I always say your eyes are so expressive and I remember looking into them and seeing joy, excitement, affection, infatuation and maybe hope...all mixed together. I could look at you and those beautiful brown eyes would give me butterflies!

Those eyes still give me butterflies. I like to look at you. I love to just soak you in and think about our fun beginning. And than think about how interesting our lives are and how they are going to be as we get older. Ha! Can you imagine us old and gray and still picking on each other? Me poking you in the ear and you breathing on my neck or head to give me the shivers? I wont be able to bite you because my dentures might fall out ;) ha ha.

The movie talked about "dont listen to your heart it can be fooled..." you need to think with your head and make conscious choices. I didnt always think that way. I usually did the opposite. Dont get me wrong, when it came to making important choices regarding our relationship I prayed and thought on it before I made any moves. But now that we're married its easier to lead with my heart. All the "tough" choices are made. When things dont seem perfect, "thinking" with my heart seems easier because it speaks so much louder than my brain. My heart will cry with joy or pain and thats so much easier to deal with than digging deeper and thinking clearly. There have been many times you hurt me. With your words or actions. I never thought that would come from you. Which made it hurt all the more. I put you on a pedestal and I realized I shouldnt have because that set you up for failure and set me up for disappointment. We're human and no human is perfect. No matter how much we'd like to be. Or how much we'd like the other to be.

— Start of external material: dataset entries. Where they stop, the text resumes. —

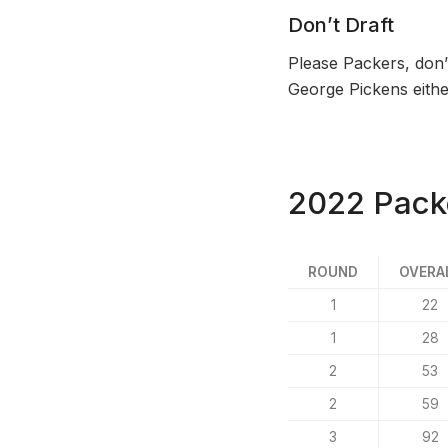
Don’t Draft
Please Packers, don’t
George Pickens eithe
2022 Packe
ROUND
OVERA
1
22
1
28
2
53
2
59
3
92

So I'm learning and working on using my head instead of my heart. If the two work together well, than fine. But if they're in contrast to one another, I'm going to think with my head 1st. I'm going to pray for you. And pray for me. And pray for us. I'm making a promise to fight fair and to try my hardest to never do anything that would hurt you. Even if you hurt me. I will still continue to support you 100% and more in everything. Even if you dont believe me. I'm going to remember the good times and I'm going to remember that your good out weighs your bad. I'm going to remember that I'm not perfect and things I say or do can irritate the hell crap out of you, but despite that you still love me and kiss me and hug me. I'm going to try not to "nag" you (even though I despise that word and dont believe *I* am capable of such deplorable behavior. I'm going to make mental pictures of you with the kids and enjoy those for years to come. Just like I remember the night you mentioned me becoming your wife (I can tell you all about that night in detail later).

I committed my life to you and that will never change. I will work on making our marriage the best it can be and I will love you with my everything until the day I stop breathing.